Kajetan und die Betrüger – Sittenbild ohne Spannungsfaktor

 

Buchcover

Krimis, die in den 20/30-er Jahren spielen, sind in letzter Zeit schwer in Mode. Da hat sich der Bayerische Rundfunk erinnert, dass einer ihrer erfolgreichsten Autoren bereits 1995 einen atmosphärisch dichten, brillant recherchierten Krimifall bearbeitet hat. Robert Hültner hat nicht nur etliche tolle Radio Tatorte geschrieben und sich eine riesige Fangemeinde erarbeitet, sondern auch eine Buchreihe um den Inspektor Kajetan, die in den 20-er Jahren in und um München spielt. Band 2 der Buchreihe wurde 1995 als stark mundartgefärbtes Hörspiel Walching produziert. Im Sept.2022 legt der BR den Band 4 (2004) der 6-teiligen Buchreihe um Kajetan als Hörspiel vor.

 

Inhalt

 

Der erfolgreiche Kommissar Paul Kajetan täuscht seinen Tod vor und versteckt sich in der Einsamkeit der Berge. Er stand in Verdacht seinen Vorgesetzten ermordet zu haben (Episode: Walching). Nun hat sich die Lage beruhigt und er kehrt im Jahr 1927 nach München zurück, wo er eine kleine Detektei eröffnet und sich mit Fällen von Kleinkriminalität über Wasser hält. Eine Frau wird von ihrem Neffen überredet, in Aktien zu investieren, verliert aber ihre gesamte neue Erbschaft. Ein Künstler wird erpresst, weil er eine junge Frau geschwängert hat. Der Künstler soll nun für die Folgen einer Abtreibung aufkommen. Ein hochgestellter Professor führt in privaten Veranstaltungen Versuche durch, bei denen er angeblich Gold erzeugt. Kajetan tigert durch Kneipen, besucht belebte Märkte und schaut nach den ihm bekannten Pappenheimern. Letztlich sucht er auch den neuen Chef der Münchner Kripo auf, um ihn von seiner Unschuld zu überzeugen oder wenigsten neue Aufträge zu bekommen. Der Neue reagiert freundlich und vermittelt Kajetan einen Rechercheauftrag bei einem jüdischen Rechtsanwalt.

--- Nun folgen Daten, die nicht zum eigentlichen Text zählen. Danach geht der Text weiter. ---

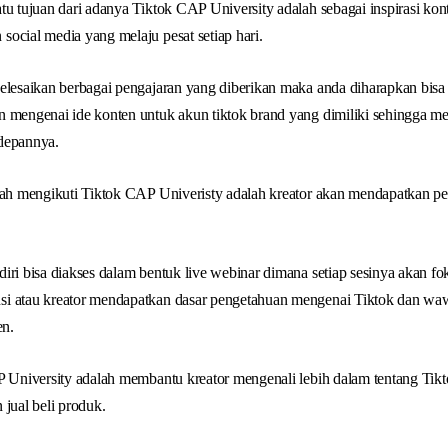
tu tujuan dari adanya Tiktok CAP University adalah sebagai inspirasi kon
ocial media yang melaju pesat setiap hari.
yelesaikan berbagai pengajaran yang diberikan maka anda diharapkan bisa
n mengenai ide konten untuk akun tiktok brand yang dimiliki sehingga
depannya.
elah mengikuti Tiktok CAP Univeristy adalah kreator akan mendapatkan 
iri bisa diakses dalam bentuk live webinar dimana setiap sesinya akan fo
si atau kreator mendapatkan dasar pengetahuan mengenai Tiktok dan 
n.
P University adalah membantu kreator mengenali lebih dalam tentang Tik
 jual beli produk.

Doch dann passiert ein Unglück: Kajetan kommt mitten in der Nacht nach Hause und findet dort seinen schwerletzten Nachfolger im Amt in der Wohnung liegen. Der Verdacht fällt naheliegenderweise auf Kajetan. Es beginnt ein Wettlauf mit der Zeit. Kajetan muss erneut seine Unschuld klären und den Betrügern auf die Spur kommen. Dabei setzt er sein eigenes Leben aufs Spiel.

 

Das Hörspiel

 

Das Hörspiel ist eher ein Sittenbild der 20-er Jahre in München als ein Krimi. Die Sprache ist deftig und bayrisch. Die Menschen sind eigen, aber letztlich immer nett und zu einem Deal bereit. Kajetan zieht bei seiner Detektivarbeit durch Wirtshäuser und taucht in verschiedene soziale Kreise. Da bleibt eine Schlägerei nicht aus. Die Hauptfigur Kajetan ist zwar sympathisch, aber der Hörer kommt seinem Charakter nie nahe, sodass der Hörer keine Bilder entwickeln kann, was denn als Nächstes passiert. Das sind zwar alles wunderschön zu hörende, mehrminütige Spielszenen, aber es ist doch sehr behäbig und langatmig. Nach Hören der ersten Episode ist immer noch unklar, ob es ein großes Thema gibt. Politik kommt nur am Rande vor. Keine Hinweise auf diese spannungsgeladene Vor-Nazi-Zeit. Aber viel heile Welt.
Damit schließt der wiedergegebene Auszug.